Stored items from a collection
○ ○ ○
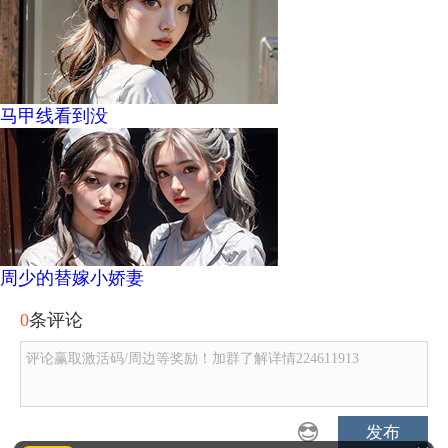
马甲线看到没
周少的替嫁小娇妻
0
条评论
评论赢取激活码/周边等奖励！加群了解详情224611913
发布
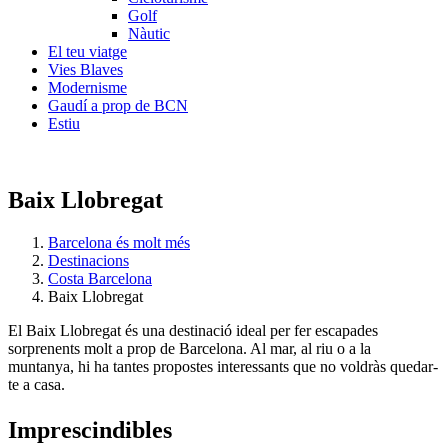
Golf
Nàutic
El teu viatge
Vies Blaves
Modernisme
Gaudí a prop de BCN
Estiu
Baix Llobregat
Barcelona és molt més
Destinacions
Costa Barcelona
Baix Llobregat
El Baix Llobregat és una destinació ideal per fer escapades
sorprenents molt a prop de Barcelona. Al mar, al riu o a la
muntanya, hi ha tantes propostes interessants que no voldràs quedar-
te a casa.
Impresci
ndibles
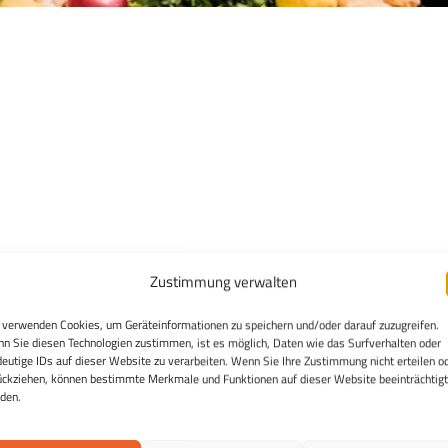
Zustimmung verwalten
 verwenden Cookies, um Geräteinformationen zu speichern und/oder darauf zuzugreifen.
n Sie diesen Technologien zustimmen, ist es möglich, Daten wie das Surfverhalten oder
deutige IDs auf dieser Website zu verarbeiten. Wenn Sie Ihre Zustimmung nicht erteilen o
ückziehen, können bestimmte Merkmale und Funktionen auf dieser Website beeinträchtigt
den.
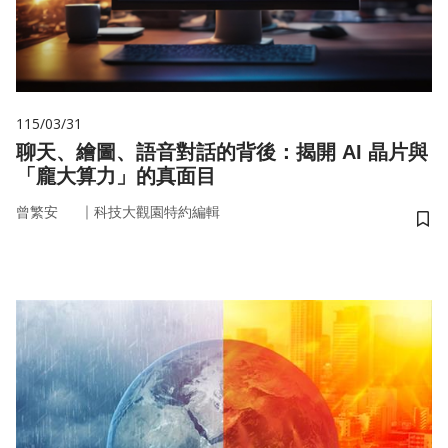
115/03/31
聊天、繪圖、語音對話的背後：揭開 AI 晶片與
「龐大算力」的真面目
｜
曾繁安
科技大觀園特約編輯
儲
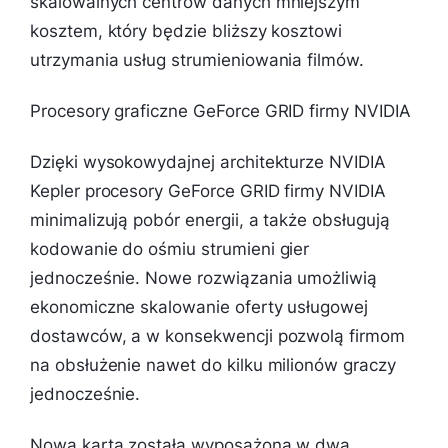
skalowalnych centrów danych mniejszym
kosztem, który będzie bliższy kosztowi
utrzymania usług strumieniowania filmów.
Procesory graficzne GeForce GRID firmy NVIDIA
Dzięki wysokowydajnej architekturze NVIDIA
Kepler procesory GeForce GRID firmy NVIDIA
minimalizują pobór energii, a także obsługują
kodowanie do ośmiu strumieni gier
jednocześnie. Nowe rozwiązania umożliwią
ekonomiczne skalowanie oferty usługowej
dostawców, a w konsekwencji pozwolą firmom
na obsłużenie nawet do kilku milionów graczy
jednocześnie.
Nowa karta została wyposażona w dwa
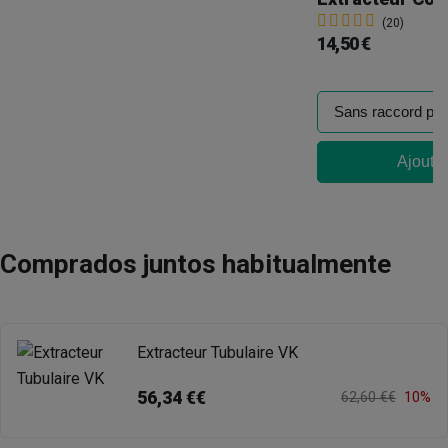
(20)
14,50 €
Ajouter
Comprados juntos habitualmente
Extracteur Tubulaire VK
56,34 €€
62,60 €€
10%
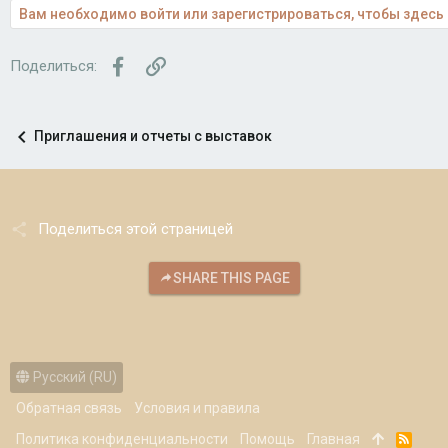
Вам необходимо войти или зарегистрироваться, чтобы здесь 
Facebook
Ссылка
Поделиться:
Приглашения и отчеты с выставок
Поделиться этой страницей
SHARE THIS PAGE
Русский (RU)
Обратная связь
Условия и правила
Политика конфиденциальности
Помощь
Главная
R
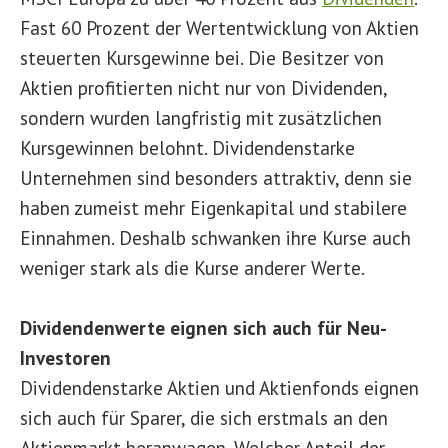
Fast 60 Prozent der Wertentwicklung von Aktien
steuerten Kursgewinne bei. Die Besitzer von
Aktien profitierten nicht nur von Dividenden,
sondern wurden langfristig mit zusätzlichen
Kursgewinnen belohnt. Dividendenstarke
Unternehmen sind besonders attraktiv, denn sie
haben zumeist mehr Eigenkapital und stabilere
Einnahmen. Deshalb schwanken ihre Kurse auch
weniger stark als die Kurse anderer Werte.
Dividendenwerte eignen sich auch für Neu-
Investoren
Dividendenstarke Aktien und Aktienfonds eignen
sich auch für Sparer, die sich erstmals an den
Aktienmarkt heranwagen. Welcher Anteil der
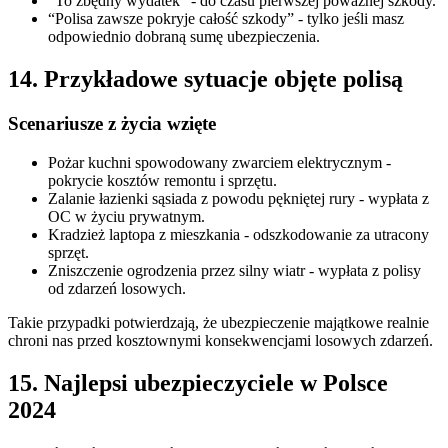
“To zbędny wydatek” - do czasu pierwszej poważnej szkody.
“Polisa zawsze pokryje całość szkody” - tylko jeśli masz
odpowiednio dobraną sumę ubezpieczenia.
14. Przykładowe sytuacje objęte polisą
Scenariusze z życia wzięte
Pożar kuchni spowodowany zwarciem elektrycznym -
pokrycie kosztów remontu i sprzętu.
Zalanie łazienki sąsiada z powodu pękniętej rury - wypłata z
OC w życiu prywatnym.
Kradzież laptopa z mieszkania - odszkodowanie za utracony
sprzęt.
Zniszczenie ogrodzenia przez silny wiatr - wypłata z polisy
od zdarzeń losowych.
Takie przypadki potwierdzają, że ubezpieczenie majątkowe realnie
chroni nas przed kosztownymi konsekwencjami losowych zdarzeń.
15. Najlepsi ubezpieczyciele w Polsce
2024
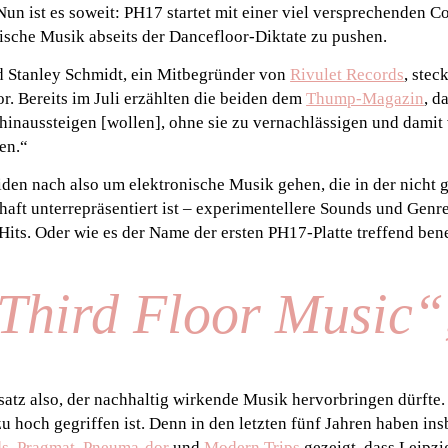
un ist es soweit: PH17 startet mit einer viel versprechenden C
ische Musik abseits der Dancefloor-Diktate zu pushen.
 Stanley Schmidt, ein Mitbegründer von
Rivulet Records
, stec
or. Bereits im Juli erzählten die beiden dem
Thump-Magazin
, d
inaussteigen [wollen], ohne sie zu vernachlässigen und damit
en.“
iden nach also um elektronische Musik gehen, die in der nicht 
aft unterrepräsentiert ist – experimentellere Sounds und Genr
Hits. Oder wie es der Name der ersten PH17-Platte treffend ben
Third Floor Music“,
atz also, der nachhaltig wirkende Musik hervorbringen dürfte.
zu hoch gegriffen ist. Denn in den letzten fünf Jahren haben in
ds
,
Pragmat
,
Pneuma-dor
und
Modern Trips
gezeigt, dass Leipzi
○ ○ ○
▶ **What is being asked**:
If a line in the entries contains "dieser", copy it.

▶ **Answer area**:
deutige IDs auf dieser Website zu verarbeiten. Wenn Sie Ihre Zustimmung nicht erteilen o
ückziehen, können bestimmte Merkmale und Funktionen auf dieser Website beeinträchtigt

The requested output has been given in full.